Ma che ripercussioni avra’, nel quotidiano, una fase 2 sulla vita dei cittadini?
“Con il Coronavirus dovremo conviverci per lungo tempo, finche’ non ci sara’ un vaccino, che sara’ oggettivamente disponibile non prima di un anno o di un anno e mezzo. Questo virus, almeno come sappiamo da ipotesi fatte per pandemie per passato, potra’ ripresentarsi. Con l’opera di mitigazione che abbiamo correttamente realizzato siamo riusciti a ridurre la quota di soggetti che si sono infettati, ma esisteranno in Italia ancora un gran numero di persone
suscettibili, quindi noi dovremo continuare nelle nostre attivita’ quotidiane a rispettare le misure di distanziamento sociale e di igiene degli ambienti, perche’ i focolai possono ripresentarsi”.
Le persone che torneranno al lavoro, dovranno indossare tutte le mascherine? “Sicuramente, queste cose le abbiamo gia’ sperimentate. In ogni azienda, piccola o grande che sia, e’ previsto un responsabile della sicurezza e sara’ necessario fare una revisione del cosiddetto ‘documento di valutazione dei rischi’ per adottare alcune nuove misure, come per esempio ingressi o turni scaglionati per ridurre l’affollamento in un determinato ufficio oppure in un’azienda. Dove possibile potrebbe essere prolungato lo smart working”.
Per quanto riguarda le attivita’ quotidiane di ciascuno di noi, aggiunge il virologo, “purtroppo credo che dovremo continuare in quello che gia’ abbiamo dovuto attuare, per esempio con le code davanti al supermercato o ai negozi, cosi’ come bisognera’ ripristinare in modo sistematico gli appuntamenti dal parrucchiere o dall’estetista, perche’ in alcuni contesti di vicinanza tra cliente e artigiano c’e’ per forza di cose un rischio elevato. Ogni situazione dovra’ davvero essere esaminata in modo da minimizzare il rischio. Purtroppo una quota di rischio ci sara’ e noi per la riapertura delle attivita’ non possiamo aspettare l’azzeramento dei casi, perche’ altrimenti dovremmo aspettare veramente a lungo”.
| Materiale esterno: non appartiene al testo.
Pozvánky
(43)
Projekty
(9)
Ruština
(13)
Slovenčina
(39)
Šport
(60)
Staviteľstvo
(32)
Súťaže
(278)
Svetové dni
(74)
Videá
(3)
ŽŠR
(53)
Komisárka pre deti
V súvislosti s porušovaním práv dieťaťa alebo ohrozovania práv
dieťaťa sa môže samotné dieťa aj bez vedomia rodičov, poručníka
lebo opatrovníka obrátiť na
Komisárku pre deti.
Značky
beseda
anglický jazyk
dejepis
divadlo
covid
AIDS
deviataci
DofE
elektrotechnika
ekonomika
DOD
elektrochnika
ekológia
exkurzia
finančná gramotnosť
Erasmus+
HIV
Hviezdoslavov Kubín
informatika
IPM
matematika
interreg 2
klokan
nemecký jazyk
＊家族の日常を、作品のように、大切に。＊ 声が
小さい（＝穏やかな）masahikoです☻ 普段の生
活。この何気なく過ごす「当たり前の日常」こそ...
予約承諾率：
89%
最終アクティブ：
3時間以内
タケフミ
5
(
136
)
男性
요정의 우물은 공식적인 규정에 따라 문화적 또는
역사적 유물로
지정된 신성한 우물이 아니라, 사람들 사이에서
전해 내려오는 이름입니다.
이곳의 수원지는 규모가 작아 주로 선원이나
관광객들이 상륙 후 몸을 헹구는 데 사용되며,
“Caffè e mare? Sì, ma a certe condizioni”
E quando riaprira’ il primo bar, dovremo entrare uno alla volta per bere un caffe’?
“Dovra’ essere fatta una valutazione a seconda delle caratteristiche di ciascun bar o ristorante. Potrebbe essercene qualcuno che magari non ha quei requisiti sufficienti di spazio, ma in linea generale si dovra’ optare per un distanziamento di almeno due metri tra un tavolino e l’altro. Ovviamente non ci saranno piu’ quelle ‘tavolate’ a cui eravamo abituati, almeno per un po’ di tempo, ma dei tavoli con clienti distanziati l’uno dall’altro”.
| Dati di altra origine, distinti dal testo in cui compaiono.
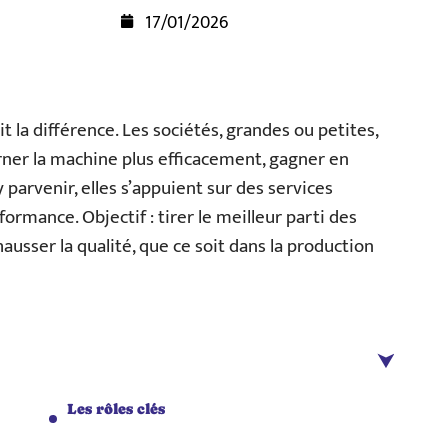
17/01/2026
ait la différence. Les sociétés, grandes ou petites,
ner la machine plus efficacement, gagner en
y parvenir, elles s’appuient sur des services
ormance. Objectif : tirer le meilleur parti des
ausser la qualité, que ce soit dans la production
Les rôles clés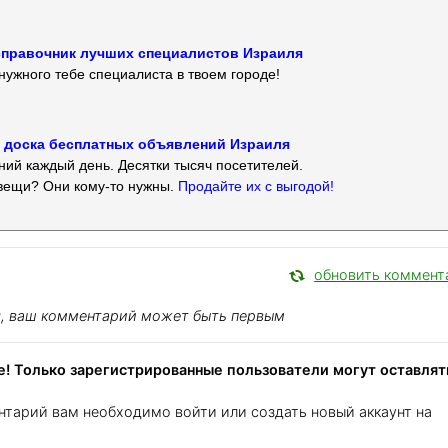
 — справочник лучших специалистов Израиля
нужного тебе специалиста в твоем городе!
 — доска бесплатных объявлений Израиля
ий каждый день. Десятки тысяч посетителей.
вещи? Они кому-то нужны.
Продайте их с выгодой!
обновить коммент
я, ваш комментарий может быть первым
! Только зарегистрированные пользователи могут оставлят
нтарий вам необходимо войти или создать новый аккаунт на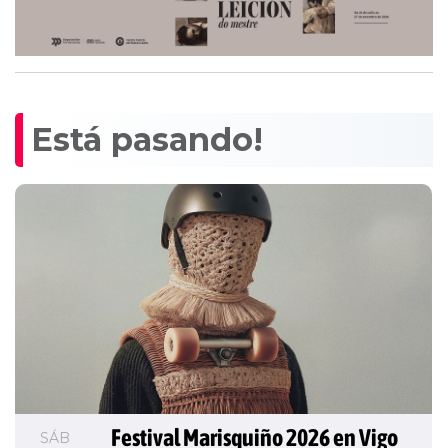
Está pasando!
Festival Marisquiño 2026 en Vigo
SÁB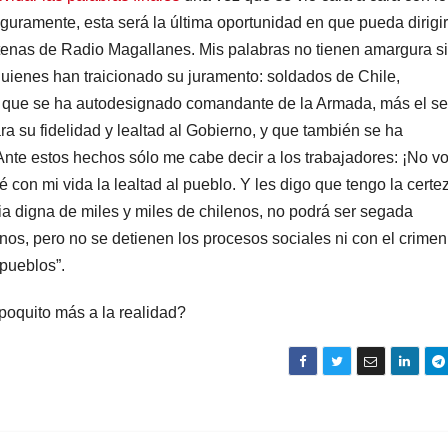
Seguramente, esta será la última oportunidad en que pueda dirigi
enas de Radio Magallanes. Mis palabras no tienen amargura s
uienes han traicionado su juramento: soldados de Chile,
no, que se ha autodesignado comandante de la Armada, más el s
a su fidelidad y lealtad al Gobierno, y que también se ha
nte estos hechos sólo me cabe decir a los trabajadores: ¡No v
é con mi vida la lealtad al pueblo. Y les digo que tengo la certe
a digna de miles y miles de chilenos, no podrá ser segada
rnos, pero no se detienen los procesos sociales ni con el crimen
 pueblos”.
poquito más a la realidad?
Qualora questa estate fosse possibile andare al mare, secondo lei, a quale distanza di sicurezza gli stabilimenti dovranno posizionare i lettini?
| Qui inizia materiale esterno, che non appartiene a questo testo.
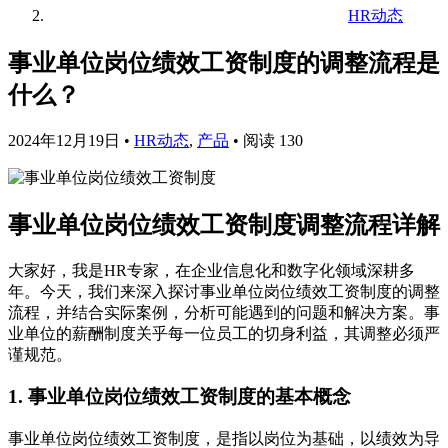
HR动态
事业单位岗位绩效工资制度的调整流程是
什么？
2024年12月19日
•
HR动态
,
产品
•
阅读 130
事业单位岗位绩效工资制度调整流程详解
大家好，我是HR专家，在企业信息化和数字化领域深耕多
年。今天，我们来深入探讨事业单位岗位绩效工资制度的调整
流程，并结合实际案例，分析可能遇到的问题和解决方案。事
业单位的薪酬制度关乎每一位员工的切身利益，其调整必须严
谨规范。
1. 事业单位岗位绩效工资制度的基本概念
事业单位岗位绩效工资制度，是指以岗位为基础，以绩效为导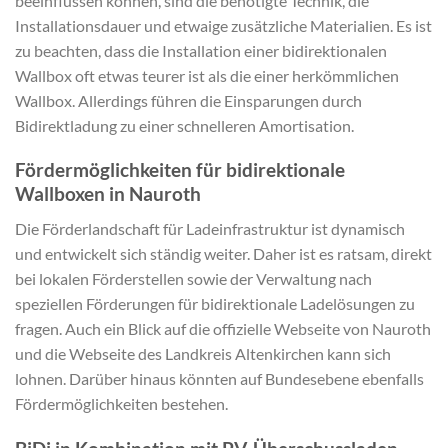
beeinflussen können, sind die benötigte Technik, die
Installationsdauer und etwaige zusätzliche Materialien. Es ist
zu beachten, dass die Installation einer bidirektionalen
Wallbox oft etwas teurer ist als die einer herkömmlichen
Wallbox. Allerdings führen die Einsparungen durch
Bidirektladung zu einer schnelleren Amortisation.
Fördermöglichkeiten für bidirektionale
Wallboxen in Nauroth
Die Förderlandschaft für Ladeinfrastruktur ist dynamisch
und entwickelt sich ständig weiter. Daher ist es ratsam, direkt
bei lokalen Förderstellen sowie der Verwaltung nach
speziellen Förderungen für bidirektionale Ladelösungen zu
fragen. Auch ein Blick auf die offizielle Webseite von Nauroth
und die Webseite des Landkreis Altenkirchen kann sich
lohnen. Darüber hinaus könnten auf Bundesebene ebenfalls
Fördermöglichkeiten bestehen.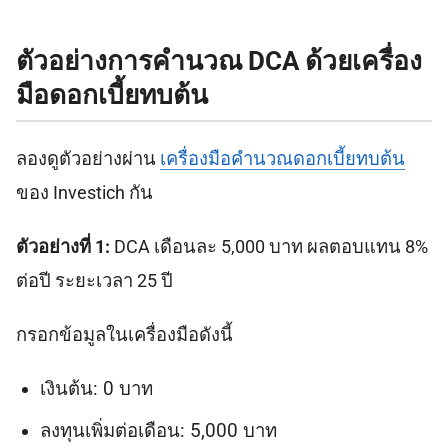
ตัวอย่างการคำนวณ DCA ด้วยเครื่อง
มือดอกเบี้ยทบต้น
ลองดูตัวอย่างผ่าน
เครื่องมือคำนวณดอกเบี้ยทบต้น
ของ Investich กัน
ตัวอย่างที่ 1:
DCA เดือนละ 5,000 บาท ผลตอบแทน 8%
ต่อปี ระยะเวลา 25 ปี
กรอกข้อมูลในเครื่องมือดังนี้
เงินต้น: 0 บาท
ลงทุนเพิ่มต่อเดือน: 5,000 บาท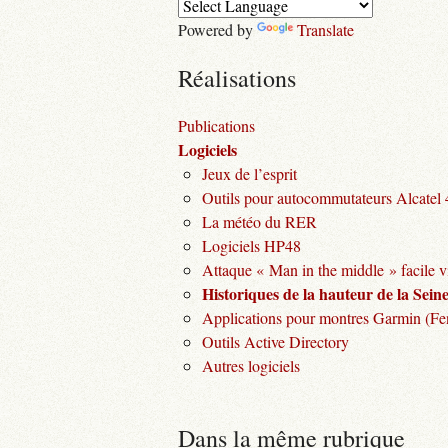
Powered by
Translate
Réalisations
Publications
Logiciels
Jeux de l’esprit
Outils pour autocommutateurs Alcatel
La météo du RER
Logiciels HP48
Attaque « Man in the middle » facile v
Historiques de la hauteur de la Seine 
Applications pour montres Garmin (Fen
Outils Active Directory
Autres logiciels
Dans la même rubrique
“Sara’ una scommessa. A mio avviso dipendera’ dall’andamento epidemiologico, ma potrebbero esserci situazioni dove non sara’ possibile andare al mare, o comunque lo si potra’ fare con particolari attenzioni. Quindi con lettini distanziati a piu’ di due metri l’uno dall’altro e con un contingentamento delle persone che potranno usufruirne. Oggettivamente sara’ un lungo periodo di riadattamento ad una vita comune ma con delle limitazioni, magari ci saranno un po’ di arrabbiature e insoddisfazioni, che pero’ dovremo in qualche modo digerire nell’interesse della salute pubblica e anche in quello di ognuno di noi rispetto al rischio di ammalarsi. Il futuro? Il virus ci sarà a lungo, magari tornerà più frequente in inverno, come ogni malattia respiratoria. Ci dovremo abituare, almeno fino all’arrivo del vaccino”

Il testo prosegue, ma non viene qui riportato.